Gold and silver show signs of recovery with Fed rate hikes expected to ease
Precious metals including gold and silver are rebounding amid growing expectations the Federal Reserve (the Fed) will ease its aggressive policy of hiking interest rates.
This has eased pressure on gold and silver with expectations November may be the central’s bank final hefty rate hike, with chair Jerome Powell likely to pursue a more conservative agenda over the following months.
Gold is now up 2.23 per cent for the week, and is currently trading at $1,672 per ounce.
This is way below its peak this spring, when prices rallied to $2,034 per ounce in March after Russia’s invasion of Ukraine – however it is comfortably above last month’s nadir of $1,627 per ounce.

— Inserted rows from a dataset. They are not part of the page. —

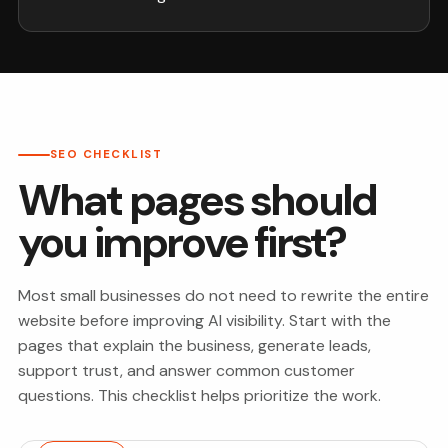
SEO CHECKLIST
What pages should
you improve first?
Most small businesses do not need to rewrite the entire
website before improving AI visibility. Start with the
pages that explain the business, generate leads,
support trust, and answer common customer
questions. This checklist helps prioritize the work.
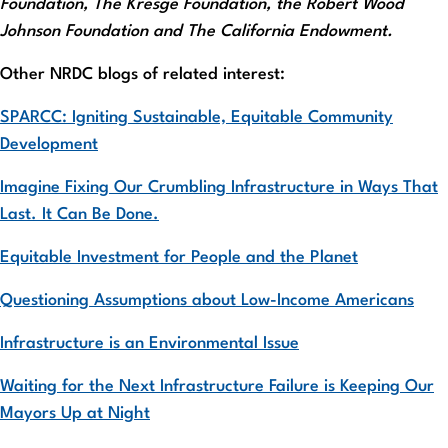
Foundation, The Kresge Foundation, the Robert Wood
Johnson Foundation and The California Endowment.
Other NRDC blogs of related interest:
SPARCC: Igniting Sustainable, Equitable Community
Development
Imagine Fixing Our Crumbling Infrastructure in Ways That
Last. It Can Be Done.
Equitable Investment for People and the Planet
Questioning Assumptions about Low-Income Americans
Infrastructure is an Environmental Issue
Waiting for the Next Infrastructure Failure is Keeping Our
Mayors Up at Night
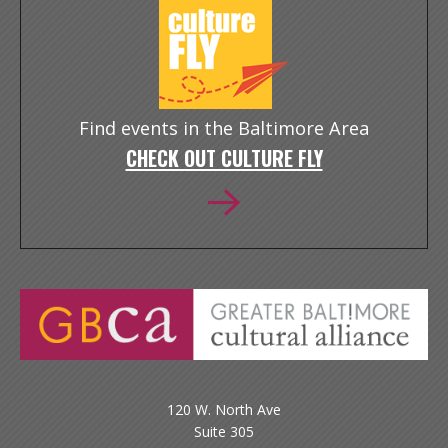
Find events in the Baltimore Area
CHECK OUT CULTURE FLY
120 W. North Ave
Suite 305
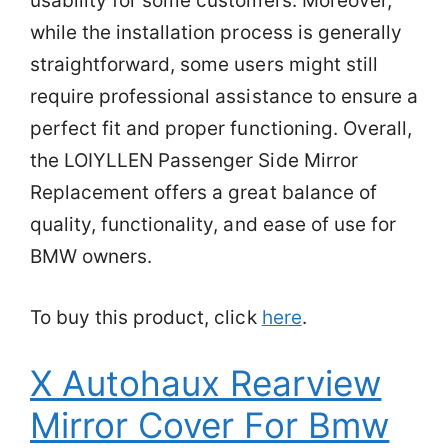
usability for some customers. Moreover,
while the installation process is generally
straightforward, some users might still
require professional assistance to ensure a
perfect fit and proper functioning. Overall,
the LOIYLLEN Passenger Side Mirror
Replacement offers a great balance of
quality, functionality, and ease of use for
BMW owners.
To buy this product, click
here
.
X Autohaux Rearview
Mirror Cover For Bmw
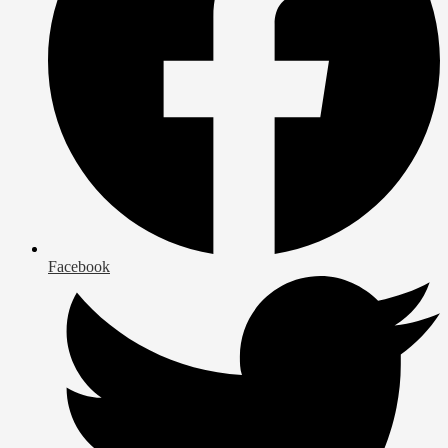
Facebook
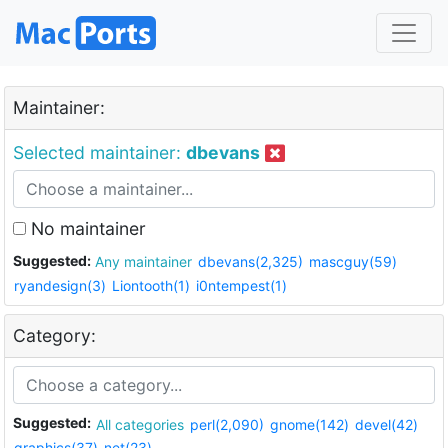
Maintainer:
Selected maintainer:
dbevans
No maintainer
Suggested:
Any maintainer
dbevans(2,325)
mascguy(59)
ryandesign(3)
Liontooth(1)
i0ntempest(1)
Category:
Suggested:
All categories
perl(2,090)
gnome(142)
devel(42)
graphics(37)
net(23)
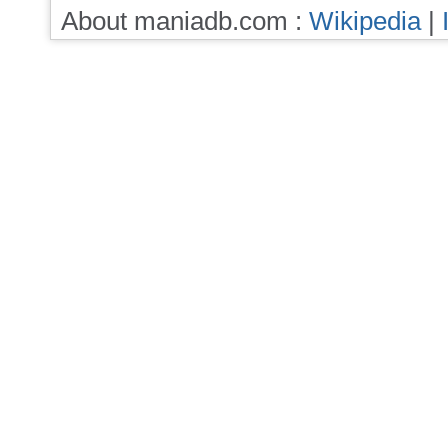
About maniadb.com :
Wikipedia
|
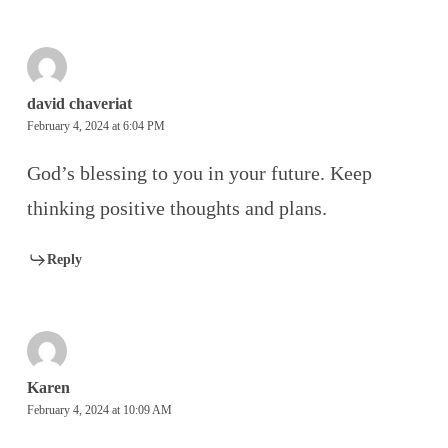
david chaveriat
February 4, 2024 at 6:04 PM
God’s blessing to you in your future. Keep
thinking positive thoughts and plans.
Reply
Karen
February 4, 2024 at 10:09 AM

Prices have been propped up by resilient demand in Asia, which has prevented a slide below the $1,600 threshold.
With inflation easing, there is hope investors will reappraise the asset, however any rallies will likely be contained by contained by current economic conditions.
Rupert Rowling, market analyst at Kinesis Money described gold’s gains as “steady rather than spectacular”, and that moves in prices were chiefly based on “sentiment” rather than material changes in the market.
He said: “Given gold’s lack of yield, the environment of rising rates makes other interest-paying assets more attractive and provides a firm ceiling on how high gold can climb.”
Meanwhile silver is closing in on $20 per ounce at $19.66 – its highest levels since early October.
While investors remain conflicted over gold, Rowling argued the easing of rates has provided “sufficient light relief for the price to recover most of the ground it had lost over October.”
Forecasting future price moves, he said: ” It will be interesting to see silver’s price reaction as and when it breaches $20 an ounce as while the fundamental picture points to a metal in strong demand, the price has failed to match up to this and instead found stubborn resistance between $20 to $21 an ounce due to the Fed’s interest rate outlook.”